Task goal: Send back the records exactly as written, with no images.
(Data in this exercise Opens)
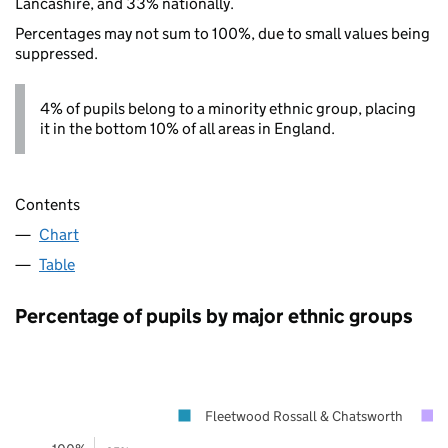
Lancashire, and 33% nationally.
Percentages may not sum to 100%, due to small values being
suppressed.
4% of pupils belong to a minority ethnic group, placing
it in the bottom 10% of all areas in England.
Contents
Chart
Table
Percentage of pupils by major ethnic groups
Fleetwood Rossall & Chatsworth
(Data in this exercise Closes)
Task output:
Lancashire, and 33% nationally.
Percentages may not sum to 100%, due to small values being
suppressed.
4% of pupils belong to a minority ethnic group, placing
it in the bottom 10% of all areas in England.
Contents
Chart
Table
Percentage of pupils by major ethnic groups
Fleetwood Rossall & Chatsworth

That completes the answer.